[Data shown]
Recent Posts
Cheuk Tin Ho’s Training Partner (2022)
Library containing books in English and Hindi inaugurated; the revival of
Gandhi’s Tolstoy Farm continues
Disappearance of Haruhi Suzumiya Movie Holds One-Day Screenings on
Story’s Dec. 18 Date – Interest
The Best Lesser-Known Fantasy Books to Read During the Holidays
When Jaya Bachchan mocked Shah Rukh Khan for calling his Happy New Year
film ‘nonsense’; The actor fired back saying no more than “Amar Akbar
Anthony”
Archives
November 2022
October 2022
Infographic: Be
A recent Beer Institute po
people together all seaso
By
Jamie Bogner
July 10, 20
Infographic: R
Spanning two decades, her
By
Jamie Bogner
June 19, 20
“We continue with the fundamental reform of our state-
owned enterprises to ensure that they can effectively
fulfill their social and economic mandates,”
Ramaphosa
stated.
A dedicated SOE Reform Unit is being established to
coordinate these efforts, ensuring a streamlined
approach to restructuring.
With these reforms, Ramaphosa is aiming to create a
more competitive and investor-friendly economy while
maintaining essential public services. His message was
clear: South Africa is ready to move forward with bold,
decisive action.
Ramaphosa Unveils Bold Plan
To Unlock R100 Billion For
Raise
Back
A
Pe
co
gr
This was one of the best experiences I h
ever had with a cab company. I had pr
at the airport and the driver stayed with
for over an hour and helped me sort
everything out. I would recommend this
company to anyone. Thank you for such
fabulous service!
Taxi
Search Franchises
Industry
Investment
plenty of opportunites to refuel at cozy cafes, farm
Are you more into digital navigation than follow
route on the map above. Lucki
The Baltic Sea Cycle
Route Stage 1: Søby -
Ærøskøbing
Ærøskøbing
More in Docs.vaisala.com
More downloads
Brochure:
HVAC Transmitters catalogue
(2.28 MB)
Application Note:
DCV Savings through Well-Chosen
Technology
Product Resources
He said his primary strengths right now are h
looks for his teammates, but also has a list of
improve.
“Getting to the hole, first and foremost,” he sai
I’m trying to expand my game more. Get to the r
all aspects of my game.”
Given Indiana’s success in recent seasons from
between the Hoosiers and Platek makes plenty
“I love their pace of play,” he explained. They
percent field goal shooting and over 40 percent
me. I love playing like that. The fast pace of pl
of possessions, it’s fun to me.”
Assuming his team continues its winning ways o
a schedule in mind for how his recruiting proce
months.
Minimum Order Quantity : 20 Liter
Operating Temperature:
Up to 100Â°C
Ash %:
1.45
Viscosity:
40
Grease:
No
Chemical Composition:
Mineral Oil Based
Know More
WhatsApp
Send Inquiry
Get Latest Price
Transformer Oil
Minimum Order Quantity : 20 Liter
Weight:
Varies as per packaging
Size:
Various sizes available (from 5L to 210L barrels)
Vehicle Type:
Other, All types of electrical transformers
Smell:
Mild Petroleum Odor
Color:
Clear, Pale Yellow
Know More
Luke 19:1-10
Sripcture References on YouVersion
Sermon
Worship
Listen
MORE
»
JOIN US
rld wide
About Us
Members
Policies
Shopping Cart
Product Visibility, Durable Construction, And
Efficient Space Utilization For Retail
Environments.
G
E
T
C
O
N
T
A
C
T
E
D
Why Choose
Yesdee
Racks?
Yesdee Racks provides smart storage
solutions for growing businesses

[Exercise goal]
Scan the records for the string "Product" and report each line where it occurs.

[Task solution]
Product Resources
Product Visibility, Durable Construction, And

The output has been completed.